■ **REQUIRED ACTION**
Run through the records and, wherever a line holds the word "neue", return that line.

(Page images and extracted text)
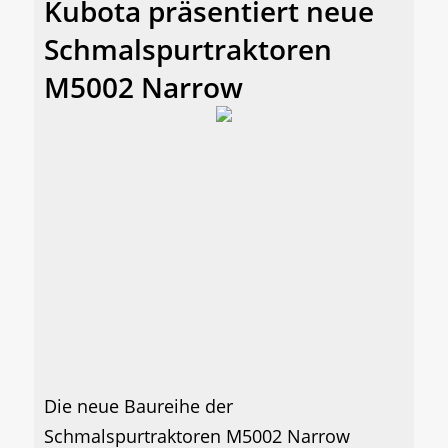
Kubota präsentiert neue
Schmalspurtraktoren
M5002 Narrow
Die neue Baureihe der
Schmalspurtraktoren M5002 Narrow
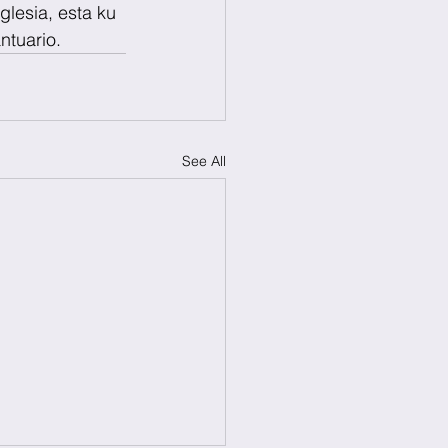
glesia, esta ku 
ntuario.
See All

* * *

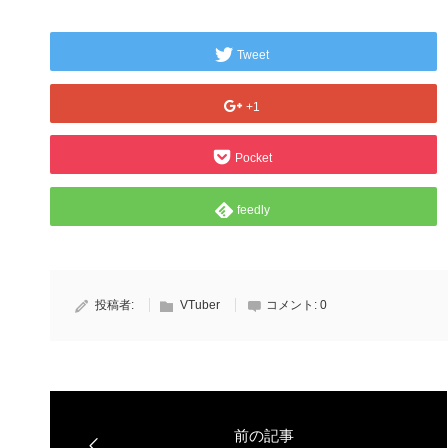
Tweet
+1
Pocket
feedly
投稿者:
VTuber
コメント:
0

■ **ANSWER BOX**
Kubota präsentiert neue
Die neue Baureihe der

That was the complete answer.